Jusqu’à ce que cette analyse soit publiée, une certaine prudence s’impose. Le site Web Realtime Inequality, qui utilise une approche similaire à la prévision immédiate, a montré que l’approche peut être relativement précise. Dans leur article sur les méthodes, les créateurs de Realtime Inequality montrent qu’ils ne font que rarement des erreurs dans le sens de la croissance. Autrement dit, ils constatent très rarement que le revenu d’un groupe de revenu particulier – disons, les 50% inférieurs – diminue alors qu’il augmente en fait. C’est un signe encourageant pour la méthodologie, mais une analyse plus approfondie des erreurs est nécessaire.

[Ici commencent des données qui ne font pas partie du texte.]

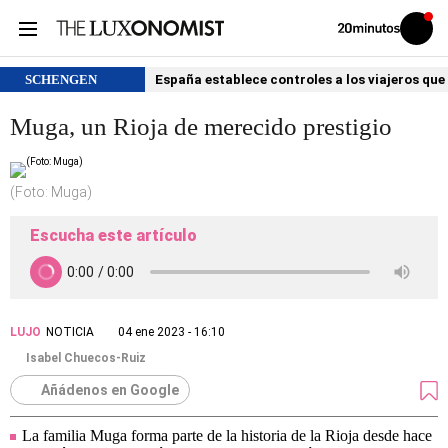
Volver
Iniciar
a
sesión
20MINUTOS.ES
SCHENGEN
España establece controles a los viajeros que 
Muga, un Rioja de merecido prestigio
(Foto: Muga)
Escucha este artículo
LUJO
NOTICIA
04 ene 2023 - 16:10
Isabel Chuecos-Ruiz
Añádenos en Google
La familia Muga forma parte de la historia de la Rioja desde hace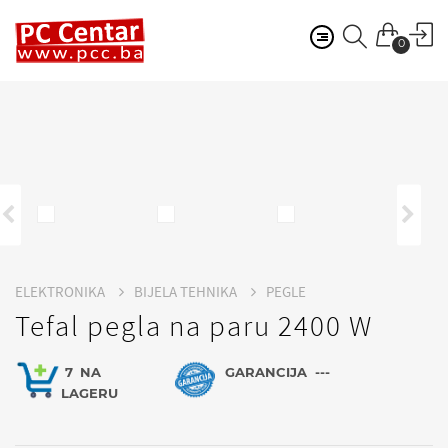
0
ELEKTRONIKA
BIJELA TEHNIKA
PEGLE
Tefal pegla na paru 2400 W
7
NA
GARANCIJA
---
LAGERU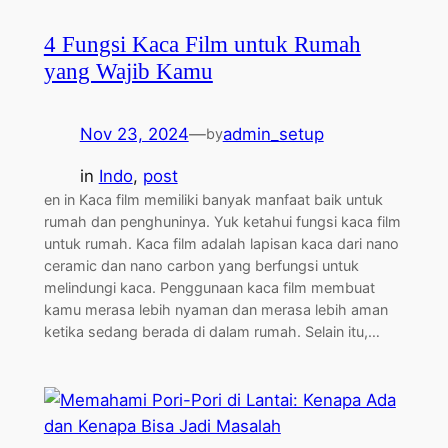
4 Fungsi Kaca Film untuk Rumah
yang Wajib Kamu
Nov 23, 2024
—
admin_setup
by
in
Indo
, 
post
en in Kaca film memiliki banyak manfaat baik untuk
rumah dan penghuninya. Yuk ketahui fungsi kaca film
untuk rumah. Kaca film adalah lapisan kaca dari nano
ceramic dan nano carbon yang berfungsi untuk
melindungi kaca. Penggunaan kaca film membuat
kamu merasa lebih nyaman dan merasa lebih aman
ketika sedang berada di dalam rumah. Selain itu,…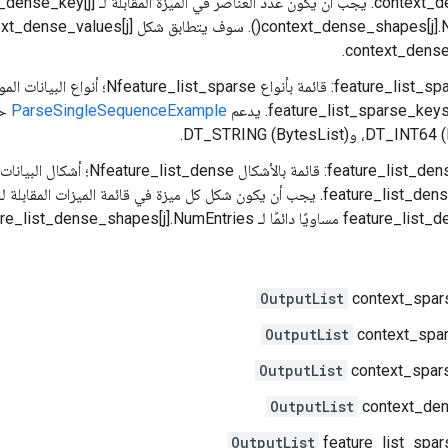
context_dense
feature_list_sparse_types: قائمة بأنواع arse
ParseSingleSequenceExample
feature_list_dense_shapes: قائمة بال
في feature_list_dense_keys. يجب أن يكون شكل كل ميزة في قائمة الميزات المقابلة لـ
ئمًا لـ feature_list_dense_shapes[j].NumEntries().
OutputList
context_spar
OutputList
context_spa
OutputList
context_spar
OutputList
context_de
OutputList
feature_list_spar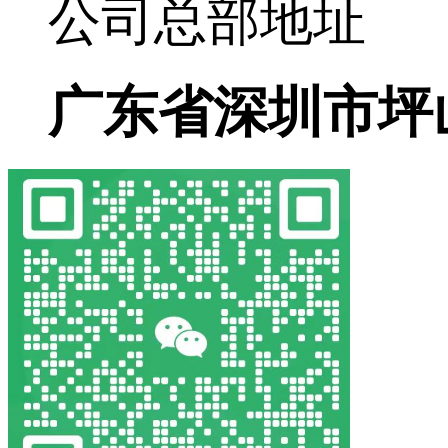
公司总部地址
广东省深圳市坪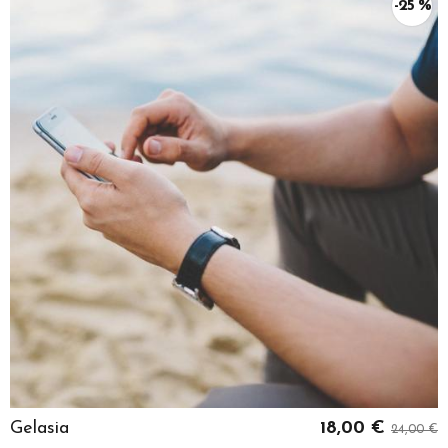
-25 %
Gelasia
18,00 €
24,00 €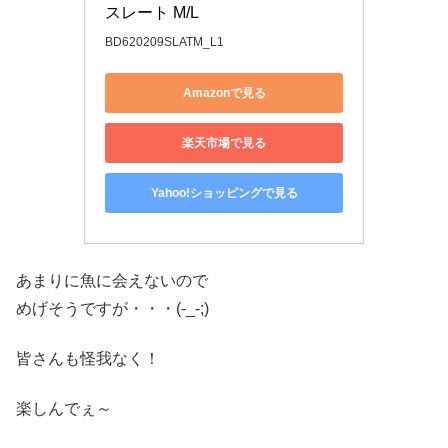
スレート M/L
BD620209SLATM_L1
Amazonで見る
楽天市場で見る
Yahoo!ショッピングで見る
あまりに魚に会えないので
めげそうですが・・・(-_-;)
皆さんも怪我なく！
楽しんでぇ～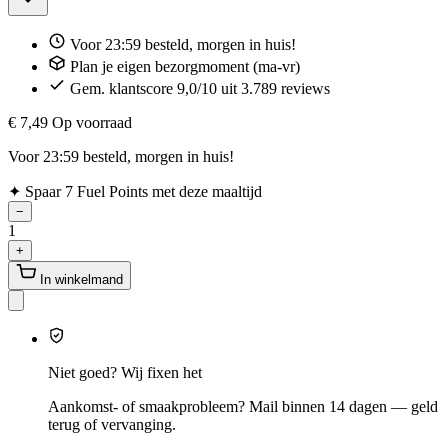
Voor 23:59 besteld, morgen in huis!
Plan je eigen bezorgmoment (ma-vr)
Gem. klantscore 9,0/10 uit 3.789 reviews
€ 7,49
Op voorraad
Voor 23:59 besteld, morgen in huis!
✦
Spaar 7 Fuel Points met deze maaltijd
−
1
+
In winkelmand
Niet goed? Wij fixen het
Aankomst- of smaakprobleem? Mail binnen 14 dagen — geld
terug of vervanging.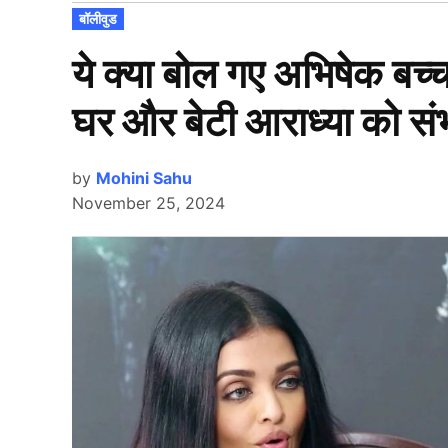
POSTED
बॉलीवुड
IN
ये क्या बोल गए अभिषेक बच्च
घर और बेटी आराध्या को सं
by
Mohini Sahu
November 25, 2024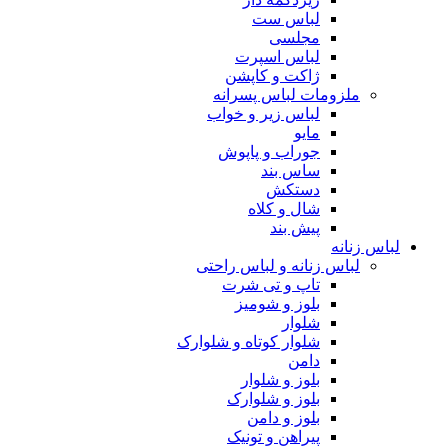
لباس ست
مجلسی
لباس اسپرت
ژاکت و کاپشن
ملزومات لباس پسرانه
لباس زیر و خواب
مایو
جوراب و پاپوش
ساس بند
دستکش
شال و کلاه
پیش بند
لباس زنانه
لباس زنانه و لباس راحتی
تاپ و تی شرت
بلوز و شومیز
شلوار
شلوار کوتاه و شلوارک
دامن
بلوز و شلوار
بلوز و شلوارک
بلوز و دامن
پیراهن و تونیک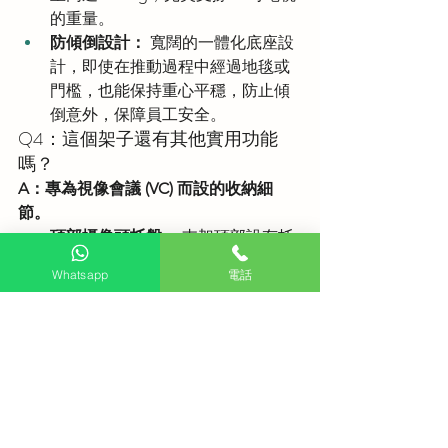
的重量。
防傾倒設計：
 寬闊的一體化底座設
計，即使在推動過程中經過地毯或
門檻，也能保持重心平穩，防止傾
倒意外，保障員工安全。
Q4：這個架子還有其他實用功能
嗎？
A：專為視像會議 (VC) 而設的收納細
節。
頂部攝像頭托盤：
 支架頂部設有托
盤，方便放置 Logitech 或其他品牌
Whatsapp
電話
的 Video Conference 攝像頭，高度
剛好符合與會者的視線。
中間置物架：
 電視下方配有承重托
盤，剛好用來放置手提電腦 
(Laptop)、無線鍵盤或會議用的控制
主機，無需額外搬運桌子。
🛠️ 總結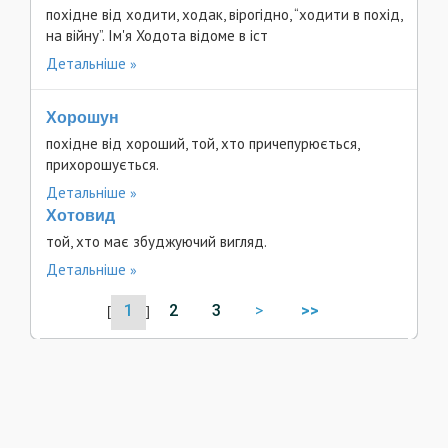
похідне від ходити, ходак, вірогідно, “ходити в похід,
на війну”. Ім'я Ходота відоме в іст
Детальніше
Хорошун
похідне від хороший, той, хто причепурюється,
прихорошується.
Детальніше
Хотовид
той, хто має збуджуючий вигляд.
Детальніше
1
2
3
>
>>
[
]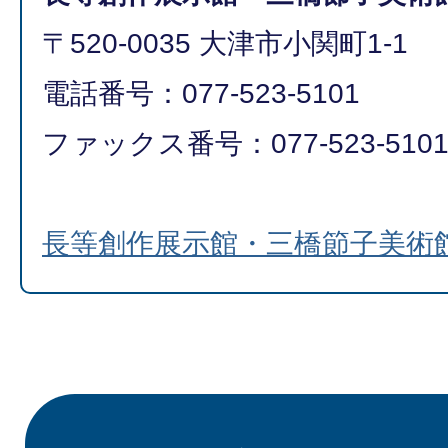
〒520-0035 大津市小関町1-1
電話番号：077-523-5101
ファックス番号：077-523-510
長等創作展示館・三橋節子美術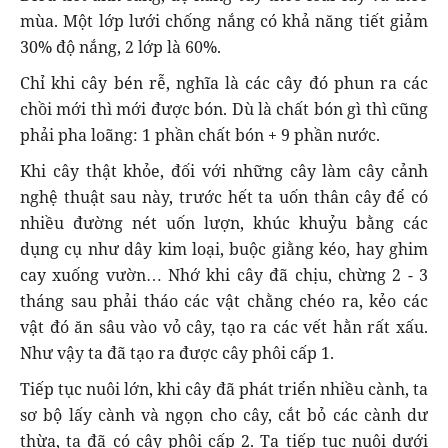
mùa. Một lớp lưới chống nắng có khả năng tiết giảm
30% độ nắng, 2 lớp là 60%.
Chỉ khi cây bén rễ, nghĩa là các cây đó phun ra các
chồi mới thì mới được bón. Dù là chất bón gì thì cũng
phải pha loãng: 1 phần chất bón + 9 phần nước.
Khi cây thật khỏe, đối với những cây làm cây cảnh
nghệ thuật sau này, trước hết ta uốn thân cây để có
nhiều đường nét uốn lượn, khúc khuỷu bằng các
dụng cụ như dây kim loại, buộc giằng kéo, hay ghim
cay xuống vườn… Nhớ khi cây đã chịu, chừng 2 - 3
tháng sau phải tháo các vật chằng chéo ra, kẻo các
vật đó ăn sâu vào vỏ cây, tạo ra các vết hằn rất xấu.
Như vậy ta đã tạo ra được cây phôi cấp 1.
Tiếp tục nuôi lớn, khi cây đã phát triển nhiều cành, ta
sơ bộ lấy cành và ngọn cho cây, cắt bỏ các cành dư
thừa, ta đã có cây phôi cấp 2. Ta tiếp tục nuôi dưới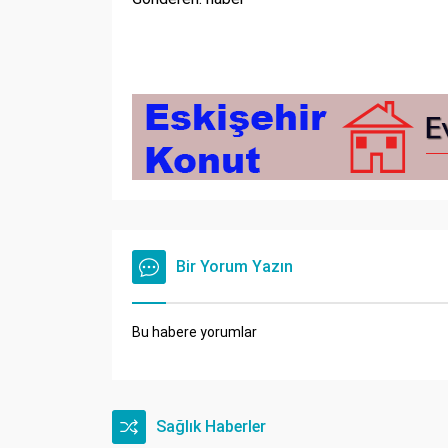
Bir Yorum Yazın
Bu habere yorumlar
Sağlık Haberler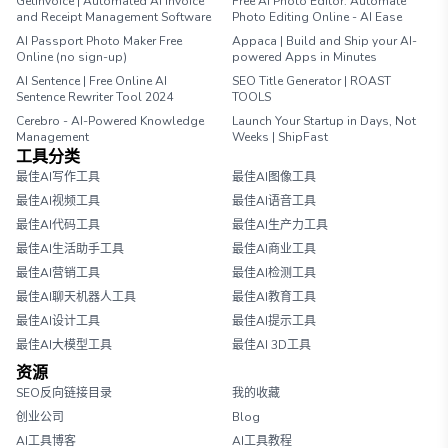
GetInvoice | Automated AI Invoice
Free AI Photo Editor: Automate
and Receipt Management Software
Photo Editing Online - AI Ease
AI Passport Photo Maker Free
Appaca | Build and Ship your AI-
Online (no sign-up)
powered Apps in Minutes
AI Sentence | Free Online AI
SEO Title Generator | ROAST
Sentence Rewriter Tool 2024
TOOLS
Cerebro - AI-Powered Knowledge
Launch Your Startup in Days, Not
Management
Weeks | ShipFast
工具分类
最佳AI写作工具
最佳AI图像工具
最佳AI视频工具
最佳AI语音工具
最佳AI代码工具
最佳AI生产力工具
最佳AI生活助手工具
最佳AI商业工具
最佳AI营销工具
最佳AI检测工具
最佳AI聊天机器人工具
最佳AI教育工具
最佳AI设计工具
最佳AI提示工具
最佳AI大模型工具
最佳AI 3D工具
资源
SEO反向链接目录
我的收藏
创业公司
Blog
AI工具博客
AI工具教程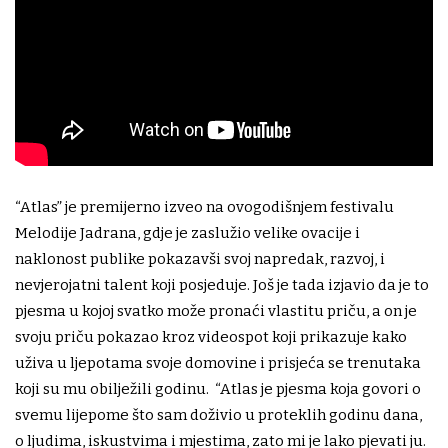
“Atlas” je premijerno izveo na ovogodišnjem festivalu
Melodije Jadrana, gdje je zaslužio velike ovacije i
naklonost publike pokazavši svoj napredak, razvoj, i
nevjerojatni talent koji posjeduje. Još je tada izjavio da je to
pjesma u kojoj svatko može pronaći vlastitu priču, a on je
svoju priču pokazao kroz videospot koji prikazuje kako
uživa u ljepotama svoje domovine i prisjeća se trenutaka
koji su mu obilježili godinu. “Atlas je pjesma koja govori o
svemu lijepome što sam doživio u proteklih godinu dana,
o ljudima, iskustvima i mjestima, zato mi je lako pjevati ju.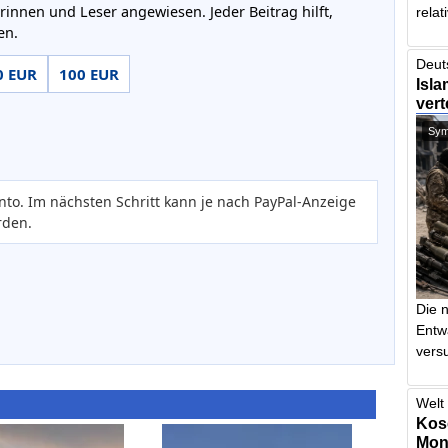
rinnen und Leser angewiesen. Jeder Beitrag hilft,
relat
en.
Deut
0 EUR
100 EUR
Isla
vert
Symb
nto. Im nächsten Schritt kann je nach PayPal-Anzeige
rden.
Die 
Entw
vers
Welt 
Kos
Mont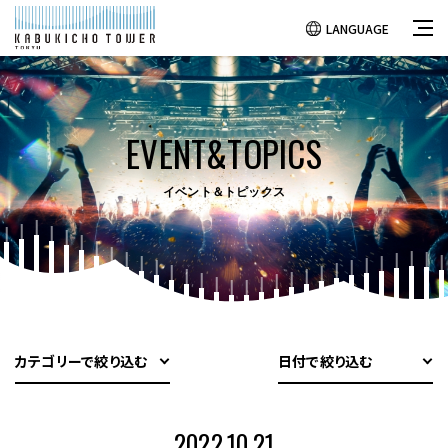
LANGUAGE
EVENT&TOPICS
イベント＆トピックス
カテゴリーで絞り込む
日付で絞り込む
2022.10.21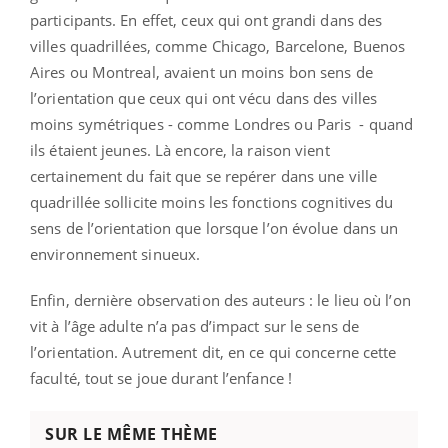
participants. En effet, ceux qui ont grandi dans des
villes quadrillées, comme Chicago, Barcelone, Buenos
Aires ou Montreal, avaient un moins bon sens de
l’orientation que ceux qui ont vécu dans des villes
moins symétriques - comme Londres ou Paris - quand
ils étaient jeunes. Là encore, la raison vient
certainement du fait que se repérer dans une ville
quadrillée sollicite moins les fonctions cognitives du
sens de l’orientation que lorsque l’on évolue dans un
environnement sinueux.
Enfin, dernière observation des auteurs : le lieu où l’on
vit à l’âge adulte n’a pas d’impact sur le sens de
l’orientation. Autrement dit, en ce qui concerne cette
faculté, tout se joue durant l’enfance !
SUR LE MÊME THÈME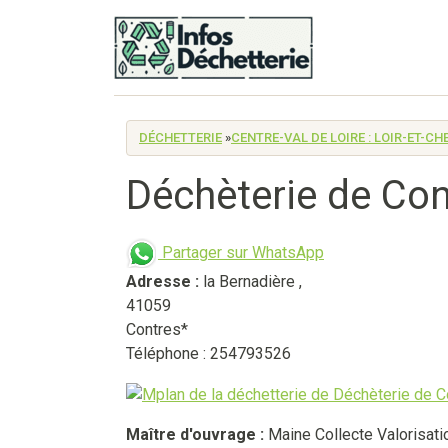
DÉCHETTERIE
»
CENTRE-VAL DE LOIRE : LOIR-ET-CH
Déchèterie de Con
Partager sur WhatsApp
Adresse :
la Bernadière
,
41059
Contres*
Téléphone : 254793526
Maître d'ouvrage :
Maine Collecte Valorisati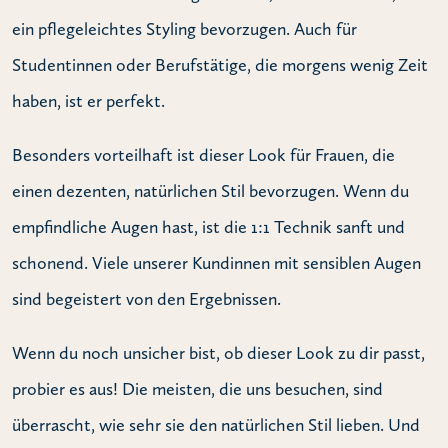
ein pflegeleichtes Styling bevorzugen. Auch für
Studentinnen oder Berufstätige, die morgens wenig Zeit
haben, ist er perfekt.
Besonders vorteilhaft ist dieser Look für Frauen, die
einen dezenten, natürlichen Stil bevorzugen. Wenn du
empfindliche Augen hast, ist die 1:1 Technik sanft und
schonend. Viele unserer Kundinnen mit sensiblen Augen
sind begeistert von den Ergebnissen.
Wenn du noch unsicher bist, ob dieser Look zu dir passt,
probier es aus! Die meisten, die uns besuchen, sind
überrascht, wie sehr sie den natürlichen Stil lieben. Und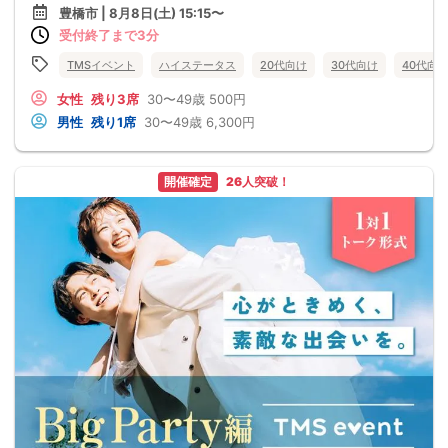
豊橋市 | 8月8日(土) 15:15〜
受付終了まで3分
TMSイベント
ハイステータス
20代向け
30代向け
40代向
女性
残り3席
30〜49歳
500円
男性
残り1席
30〜49歳
6,300円
開催確定
26人突破！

Statistique Canada peut avoir certains avantages qui ne sont pas offerts au Bureau of Economic Analysis des États-Unis. La Base de données de simulation de politique sociale du Canada fournit des données administratives et d’enquête mixtes à utiliser comme base pour les statistiques. Le Bureau of Economic Analysis des États-Unis n’a pas de point de départ similaire et commence à la place avec le supplément social et économique annuel à la Current Population Survey. L’équipe Realtime Inequality commence par les données fiscales de l’IRS. Il n’est pas tout à fait clair comment ces différentes sources de données affectent l’exactitude. Des travaux supplémentaires sont nécessaires pour mieux comprendre pourquoi toutes ces sources de données ne correspondent pas aux agrégats du revenu national.

Bref, des recherches considérables sont encore nécessaires. En 2021, le BEA a publié un rapport sur la faisabilité de créer des distributions trimestrielles. À l’époque, personne n’avait fait la démonstration d’un prototype fonctionnel de rapports trimestriels utilisant les répartitions actuelles des transferts gouvernementaux et des gains. Le BEA n’a pas étudié la possibilité d’utiliser les données QCEW ou un autre ensemble de données pour effectuer ces redistributions.

À la lumière de l’intérêt continu des décideurs et de la preuve de concept de Realtime Inequality et de Statistique Canada, il serait approprié que le BEA réexamine cette décision. Un ensemble de données prototype combinant les données BEA existantes avec les données QCEW fournirait l’occasion de tester l’exactitude des prévisions plus opportunes et de décider si elles répondent aux normes nécessaires de déclaration statistique nationale.